KUŞADASI’NDA YAKALANAN KAÇAKLAR

FARUK HAKSAL

“Kuşadası’nda 18 “kaçak” yakalandı”… Böyle yazıyor gazete.

Haberi okuyan eşimin yüzüne alık bir gülümsemeyle bakıp,

- Nereden kaçıyorlarmış, diye soruyorum.

Bu kez aynı çehreyle karım benim yüzüme bakıyor.

Utanıyorum!

18 kaçak Kuşadası’nda, 36 kaçak Ayvalık’ta, 56 kaçak ise, Çeşme’de yakalanıyor…

Yakalanmayanların bir kısmı denizde boğuluyor; bütün bu badireleri atlayanlar ise, kaçmaya çalıştıkları limana varıyorlar…

Duruyorum!

Ve eşimin alık alık yüzüne bakarak sorduğum soruyu bu kez ciddi bir yüzle bir kez daha soruyorum kendime;

- Nereden kaçıyorlar?..

Kaçtıkları yeri belirleyen en önemli kanıt, kaçakların milliyetleri, kökenleri…

Gazetenin yazdığına göre, Filistin’den kaçıyor en büyük çoğunluk.

Daha geniş yelpaze ise, Ortadoğu.

Ülkelerini yaşanmayacak bir hale sokan emperyalist ülkelere kaçıyorlar bu insanlar…

Ölümü kolaylıkla göze alabiliyorlar, çünkü yaşadıkları hayat içinde ölüm onlara o kadar yakın ki… Vız geliyor ölüm korkusu.

Ölüm onlara çok yakın, ama umut uzak.

Onlar uzak olan umuda doğru çıktıkları yolculuk boyunca sırtlarına yapışan ölüm ya da zindan riski onları durdurmuyor, korkutmuyor…

Bir kediyi kaçamayacak şekilde köşeye kıstırdığınızda yapmayacağı şey yoktur…

Bu duruma düşürülen bir insanın ise, kıstırılsın ya da kıstırılmasın bir kediden hiç mi hiç farkı yoktur.

Hayatı çekilmez kılan koşullardır bu noktada sorgulanması gereken şey.

Bu koşulları yaratanların suçudur sorgulanması ya da yargılanması gereken…
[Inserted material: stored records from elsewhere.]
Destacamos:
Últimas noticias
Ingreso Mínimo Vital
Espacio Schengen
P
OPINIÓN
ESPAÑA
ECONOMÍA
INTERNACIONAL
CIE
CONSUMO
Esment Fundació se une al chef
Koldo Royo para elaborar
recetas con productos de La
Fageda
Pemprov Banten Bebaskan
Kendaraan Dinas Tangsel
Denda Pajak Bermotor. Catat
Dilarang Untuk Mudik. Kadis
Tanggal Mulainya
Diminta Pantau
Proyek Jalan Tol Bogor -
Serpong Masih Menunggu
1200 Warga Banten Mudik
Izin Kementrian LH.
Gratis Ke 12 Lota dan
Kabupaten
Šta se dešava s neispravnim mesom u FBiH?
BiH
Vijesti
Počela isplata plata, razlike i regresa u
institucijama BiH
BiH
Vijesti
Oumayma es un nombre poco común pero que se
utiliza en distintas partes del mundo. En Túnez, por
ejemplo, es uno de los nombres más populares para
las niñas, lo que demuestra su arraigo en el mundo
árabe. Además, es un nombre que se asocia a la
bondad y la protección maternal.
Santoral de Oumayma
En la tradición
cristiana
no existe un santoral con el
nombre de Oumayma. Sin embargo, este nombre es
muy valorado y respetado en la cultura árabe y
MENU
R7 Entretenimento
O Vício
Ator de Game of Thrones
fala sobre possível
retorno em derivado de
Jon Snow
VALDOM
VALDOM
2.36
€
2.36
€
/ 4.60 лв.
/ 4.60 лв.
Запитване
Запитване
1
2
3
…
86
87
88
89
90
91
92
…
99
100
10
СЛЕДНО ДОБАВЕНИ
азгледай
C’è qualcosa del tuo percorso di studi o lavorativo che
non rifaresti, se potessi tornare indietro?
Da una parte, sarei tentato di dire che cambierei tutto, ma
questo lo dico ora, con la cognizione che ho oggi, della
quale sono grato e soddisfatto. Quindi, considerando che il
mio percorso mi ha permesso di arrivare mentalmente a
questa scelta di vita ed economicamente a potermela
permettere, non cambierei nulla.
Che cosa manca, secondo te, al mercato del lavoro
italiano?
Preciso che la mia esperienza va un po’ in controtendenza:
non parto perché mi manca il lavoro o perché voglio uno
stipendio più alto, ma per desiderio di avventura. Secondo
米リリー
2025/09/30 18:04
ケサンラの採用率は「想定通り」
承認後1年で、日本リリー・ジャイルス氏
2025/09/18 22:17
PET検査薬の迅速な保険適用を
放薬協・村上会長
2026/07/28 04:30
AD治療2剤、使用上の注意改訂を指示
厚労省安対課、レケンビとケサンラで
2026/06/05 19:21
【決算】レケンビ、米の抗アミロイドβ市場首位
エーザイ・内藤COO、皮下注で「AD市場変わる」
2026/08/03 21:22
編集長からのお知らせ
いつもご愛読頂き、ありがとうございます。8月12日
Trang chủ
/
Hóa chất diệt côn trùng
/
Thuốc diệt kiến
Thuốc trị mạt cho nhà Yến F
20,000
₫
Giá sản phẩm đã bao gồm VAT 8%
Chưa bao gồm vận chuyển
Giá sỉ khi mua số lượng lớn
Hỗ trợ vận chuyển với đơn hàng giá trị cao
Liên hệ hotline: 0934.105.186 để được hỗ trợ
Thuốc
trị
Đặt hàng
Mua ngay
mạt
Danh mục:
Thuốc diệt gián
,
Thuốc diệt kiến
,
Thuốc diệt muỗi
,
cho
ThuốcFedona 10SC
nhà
Düşünün bir kez… Bir insan, eşi ve çoluk çocuğu ile birlikte sonu belirsiz, ciddi risklerle sarmal olmuş,  tehlikelerle dolu böyle bir amansız yolculuğa nasıl çıkar?.. Tüm hayatını bütünü ile değiştirecek [ve belki de yok edecek] böyle bir kararı nasıl alır?

İnsanın böyle bir kararı, gözü kırpmadan alabilmesi için ya gözünün dönmüş ya da sıfırı tüketmiş olması gerekir.

Hem de sadece kendisini ilgilendiren bir karar da değil bu… Çoluk çocuğu, eşi ve tüm ailesi ile birlikte ve onlar adına böyle bir kararı alabilmek için hayatın sizi iyice kıstırması gerekir. Kaçacak, kaytaracak bir tek deliğinizin kalmaması gerekir…

Düşünün, keyfi tıkırında bir insan basit bir taşınma işini dahi kolay kolay göze alamaz… Oysa bu durum çok farklı, çok vahim… Ve oldukça hazin!

Emperyalizm, içinde yaşanılan aşamada adalet adına canlarına ot tıkayıp ülkelerini kana buladığı bu insanların alınlarına “kaçak” damgası vurarak teşhir etmekte ve sonuç olarak da onları kendi cehennemlerine geri göndermektedir.

Bu insanlar yargı önünde suç işlemişlerdir… Bu doğru!

Ama emperyalizm çağının bu acıklı gerçeğini suç olarak tanımlayan “tuzu kuru” ülkelerin parlamentoları çala-kalem yazdıkları kanun maddelerini aralayıp, [keşke] adaleti görebilme becerisini gösterebilseler…

- Ama ne gezer…

İşte böyle söylüyor eşim.

Haksız da değil sanıyorum.

Siz ne diyorsunuz? Önemli olan da bu?